Bromberg then told TechCrunch that the two core products were based on two of Eco’s core offerings. Eco describes itself on its website as “a simple balance that lets you spend, send, save and earn money.” Eco, which was founded in 2018 and has raised more than $26 million from investors including Activant Capital, L Catterton, Lightspeed Venture Partners and a16z, to date offers up to 5% return on deposits customers and 5% cash back through its app since its inception, TechCrunch reported last March. Bromberg said that while his yield product has temporarily suspended stablecoin lending due to current market conditions, his offering has always been based on that.

“It’s become so egregious at this point that we feel the need to call it out and point out that, ultimately, everyone is inspired by other companies. We all stand on the shoulders of giants, and that’s all true, but at some point, it’s just simply unconscionable to copy so brazenly, and if they want to talk, I’m super happy to talk to them, but I don’t really want to go contact them before making any public statements at this point,” Bromberg told TechCrunch in a phone interview.

Bromberg’s Twitter feed includes alleged screenshots of internal customer records, which he says show multiple attempts by Pebble co-founders to gain access to Eco. Bromberg told TechCrunch Eco was able to link these submissions to Bai and Phadnis because they were “repeated submissions with overlapping information,” such as the same phone number and email being used many times under different names, including Bromberg’s own name as well as “Andy Bro Burger” and “Poopy Bromberg”.

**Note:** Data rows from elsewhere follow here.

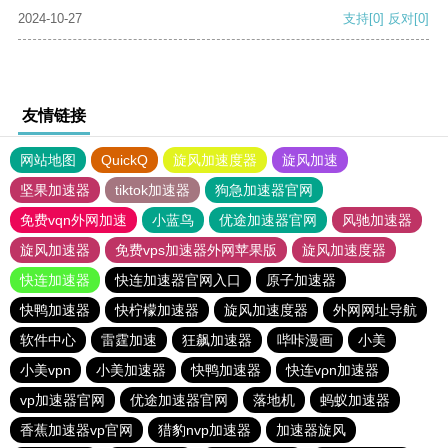
2024-10-27
支持
[0]
反对
[0]
友情链接
网站地图
QuickQ
旋风加速度器
旋风加速
坚果加速器
tiktok加速器
狗急加速器官网
免费vqn外网加速
小蓝鸟
优途加速器官网
风驰加速器
旋风加速器
免费vps加速器外网苹果版
旋风加速度器
快连加速器
快连加速器官网入口
原子加速器
快鸭加速器
快柠檬加速器
旋风加速度器
外网网址导航
软件中心
雷霆加速
狂飙加速器
哔咔漫画
小美
小美vpn
小美加速器
快鸭加速器
快连vρn加速器
vp加速器官网
优途加速器官网
落地机
蚂蚁加速器
香蕉加速器vp官网
猎豹nvp加速器
加速器旋风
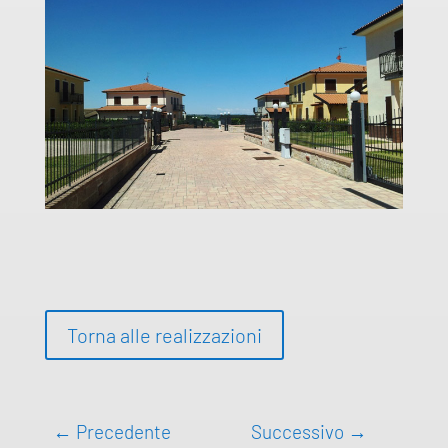
Torna alle realizzazioni
←
Precedente
Successivo
→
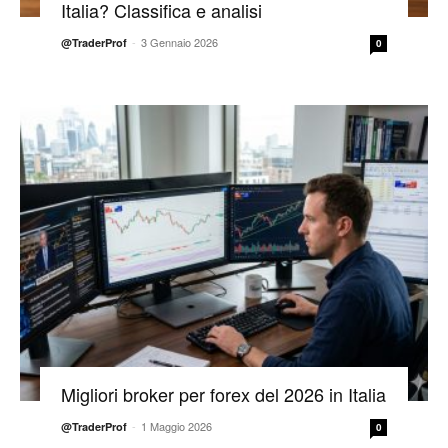
Italia? Classifica e analisi
-
3 Gennaio 2026
@TraderProf
0
Migliori broker per forex del 2026 in Italia
-
1 Maggio 2026
@TraderProf
0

Bromberg also alleges that while Eco was onboarding Phadnis as a beta customer, Phadnis researched Eco’s costs and technology in detail, claiming he was a computer geek interested in backend operations. Bromberg attached what he says are screenshots of conversation transcripts with Phadnis, who was a student at UC Berkeley at the time, asking if Eco was offering internships and saying he was considering applying for a job at Eco. These conversations, Bromberg claims, took place in September 2021 – two months after Phadnis launched Pebble.

Using the phone number Eco had originally registered for Phadnis, Bromberg says, Phadnis opened an account under the name “Sam Johnson” and submitted what Eco’s systems detected was an ID. fraudulent.

Bromberg listed in a tweet the various components of Eco’s business that he claims Pebble copied:

“Investors have been duped by imitators who cannot create anything on their own. I don’t think investors knew those ideas and words weren’t original,” Bromberg added in the thread.

Bromberg told TechCrunch Eco has no plans to take legal action against Pebble at this time.